Cockroach Hookup Signal Could Benefit Endangered Woodpecker

ScienceDaily (Dec. 19, 2011) — A North Carolina State University discovery of the unique chemical composition of a cockroach signal -- a "Let's hook up" sex pheromone emitted by certain female wood cockroaches to entice potential mates -- could have far-ranging benefits, including improved conservation of an endangered woodpecker.



Dr. Coby Schal, Blanton J. Whitmire Professor of Entomology at NC State and the corresponding author of a paper describing the discovery, says that the study, published the week of Dec. 19 in Proceedings of the National Academy of Sciences, advances the knowledge of fundamental biological and chemical properties of an important North American cockroach genus that serves as both a beneficial forest insect and as a pest in homes.
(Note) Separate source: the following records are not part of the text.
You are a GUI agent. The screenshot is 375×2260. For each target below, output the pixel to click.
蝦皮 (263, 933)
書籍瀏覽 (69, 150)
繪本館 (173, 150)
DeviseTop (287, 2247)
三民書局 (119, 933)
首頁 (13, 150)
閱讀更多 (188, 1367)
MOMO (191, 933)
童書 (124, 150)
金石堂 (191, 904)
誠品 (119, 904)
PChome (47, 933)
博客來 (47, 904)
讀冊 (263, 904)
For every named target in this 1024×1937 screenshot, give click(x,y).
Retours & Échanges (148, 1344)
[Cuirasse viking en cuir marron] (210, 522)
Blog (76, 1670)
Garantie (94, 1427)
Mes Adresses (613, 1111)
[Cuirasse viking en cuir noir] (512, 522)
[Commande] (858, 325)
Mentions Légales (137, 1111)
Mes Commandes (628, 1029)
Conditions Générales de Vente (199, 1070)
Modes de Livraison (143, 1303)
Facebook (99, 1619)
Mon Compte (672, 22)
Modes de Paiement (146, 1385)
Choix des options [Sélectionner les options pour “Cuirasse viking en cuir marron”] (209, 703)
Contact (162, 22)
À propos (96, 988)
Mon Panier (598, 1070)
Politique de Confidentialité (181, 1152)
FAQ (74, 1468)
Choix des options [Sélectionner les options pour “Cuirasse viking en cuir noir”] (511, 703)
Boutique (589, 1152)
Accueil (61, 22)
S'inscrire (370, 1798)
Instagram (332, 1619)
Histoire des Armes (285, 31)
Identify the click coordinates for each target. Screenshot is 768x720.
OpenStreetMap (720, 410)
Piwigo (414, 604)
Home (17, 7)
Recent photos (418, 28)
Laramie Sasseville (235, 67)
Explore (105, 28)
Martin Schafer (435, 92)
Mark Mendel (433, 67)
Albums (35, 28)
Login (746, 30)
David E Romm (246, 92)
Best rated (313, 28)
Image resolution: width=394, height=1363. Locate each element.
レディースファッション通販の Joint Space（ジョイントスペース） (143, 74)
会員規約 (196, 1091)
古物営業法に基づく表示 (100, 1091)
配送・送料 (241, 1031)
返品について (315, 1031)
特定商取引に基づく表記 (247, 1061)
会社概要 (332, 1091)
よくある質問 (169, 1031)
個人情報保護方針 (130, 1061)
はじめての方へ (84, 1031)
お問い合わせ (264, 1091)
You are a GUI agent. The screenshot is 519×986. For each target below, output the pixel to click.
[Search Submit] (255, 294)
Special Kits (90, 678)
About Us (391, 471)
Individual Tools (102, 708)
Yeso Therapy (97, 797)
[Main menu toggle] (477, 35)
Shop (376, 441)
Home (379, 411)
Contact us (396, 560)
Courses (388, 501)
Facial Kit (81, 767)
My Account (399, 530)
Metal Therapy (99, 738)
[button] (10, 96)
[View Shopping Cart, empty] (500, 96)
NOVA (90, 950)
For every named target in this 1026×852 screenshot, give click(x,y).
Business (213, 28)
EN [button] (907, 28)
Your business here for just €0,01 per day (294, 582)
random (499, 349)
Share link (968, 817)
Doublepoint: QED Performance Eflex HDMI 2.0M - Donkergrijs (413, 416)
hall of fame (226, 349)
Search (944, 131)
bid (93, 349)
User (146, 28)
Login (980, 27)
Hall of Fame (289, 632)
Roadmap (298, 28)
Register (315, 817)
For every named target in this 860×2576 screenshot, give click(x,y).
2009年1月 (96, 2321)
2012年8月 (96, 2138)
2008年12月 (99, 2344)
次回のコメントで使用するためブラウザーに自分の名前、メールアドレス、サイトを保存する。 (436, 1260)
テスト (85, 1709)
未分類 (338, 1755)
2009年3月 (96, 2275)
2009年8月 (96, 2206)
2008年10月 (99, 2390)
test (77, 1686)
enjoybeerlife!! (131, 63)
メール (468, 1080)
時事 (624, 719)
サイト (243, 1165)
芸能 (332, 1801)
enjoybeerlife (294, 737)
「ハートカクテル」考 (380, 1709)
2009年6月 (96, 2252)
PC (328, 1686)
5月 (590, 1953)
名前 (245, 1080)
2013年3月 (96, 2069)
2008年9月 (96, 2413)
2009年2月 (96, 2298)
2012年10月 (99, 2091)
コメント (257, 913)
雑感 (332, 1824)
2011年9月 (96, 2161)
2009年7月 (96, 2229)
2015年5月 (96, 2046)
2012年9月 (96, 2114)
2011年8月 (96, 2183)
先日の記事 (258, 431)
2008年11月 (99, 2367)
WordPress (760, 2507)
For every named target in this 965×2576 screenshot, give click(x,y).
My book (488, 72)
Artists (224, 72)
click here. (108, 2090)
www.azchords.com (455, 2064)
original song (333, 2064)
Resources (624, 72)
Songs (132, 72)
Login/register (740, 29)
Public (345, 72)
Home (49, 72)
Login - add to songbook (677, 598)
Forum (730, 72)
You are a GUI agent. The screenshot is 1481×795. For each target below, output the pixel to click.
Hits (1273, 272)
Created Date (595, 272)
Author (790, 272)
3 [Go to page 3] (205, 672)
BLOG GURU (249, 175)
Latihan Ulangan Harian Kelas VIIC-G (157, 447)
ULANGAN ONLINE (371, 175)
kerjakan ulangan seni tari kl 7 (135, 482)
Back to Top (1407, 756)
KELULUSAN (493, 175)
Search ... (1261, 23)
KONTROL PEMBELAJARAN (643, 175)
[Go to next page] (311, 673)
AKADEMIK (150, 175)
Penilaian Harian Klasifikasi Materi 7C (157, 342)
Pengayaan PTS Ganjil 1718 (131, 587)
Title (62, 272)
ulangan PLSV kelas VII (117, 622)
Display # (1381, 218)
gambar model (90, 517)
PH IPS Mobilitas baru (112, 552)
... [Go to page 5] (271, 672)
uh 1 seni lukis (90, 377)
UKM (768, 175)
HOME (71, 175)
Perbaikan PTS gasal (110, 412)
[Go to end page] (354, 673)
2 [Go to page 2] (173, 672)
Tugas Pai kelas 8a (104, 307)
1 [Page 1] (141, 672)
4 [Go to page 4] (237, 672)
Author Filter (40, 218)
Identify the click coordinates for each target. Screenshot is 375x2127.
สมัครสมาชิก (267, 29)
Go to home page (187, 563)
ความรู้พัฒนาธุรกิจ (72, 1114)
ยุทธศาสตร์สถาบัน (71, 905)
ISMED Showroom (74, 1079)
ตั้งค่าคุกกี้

Parcoblatta lata is the largest and most abundant of the wood cockroaches. It also serves as the favored meal of the endangered red-cockaded woodpecker. Schal says that the study, which characterized the pheromone and produced a synthetic version of it, could help scientists determine whether certain habitats have enough woodpecker food. If the synthetic pheromone attracts large numbers of adult male P. lata cockroaches, Schal says, then the roach supply is probably ample. Provided that other aspects of the habitat are also right, the area could be a suitable home for red-cockaded woodpeckers.